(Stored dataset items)

###

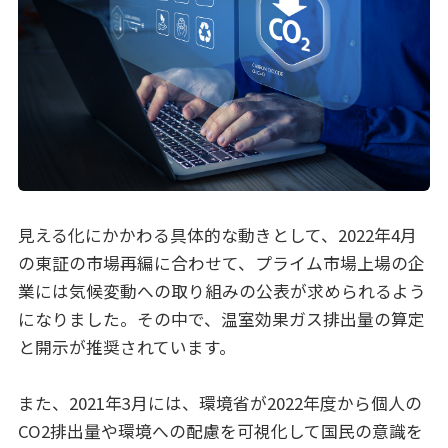
見える化にかかわる具体的な動きとして、2022年4月
の東証の市場再編に合わせて、プライム市場上場の企
業には気候変動への取り組みの公表が求められるよう
になりました。その中で、温室効果ガス排出量の算定
と開示が推奨されています。
また、2021年3月には、環境省が2022年度から個人の
CO2排出量や環境への配慮を可視化して国民の意識を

###

About this exercise: Although the entries contain pictures, reproduce only the rest, exactly as written.

Response for this exercise:
見える化にかかわる具体的な動きとして、2022年4月
の東証の市場再編に合わせて、プライム市場上場の企
業には気候変動への取り組みの公表が求められるよう
になりました。その中で、温室効果ガス排出量の算定
と開示が推奨されています。
また、2021年3月には、環境省が2022年度から個人の
CO2排出量や環境への配慮を可視化して国民の意識を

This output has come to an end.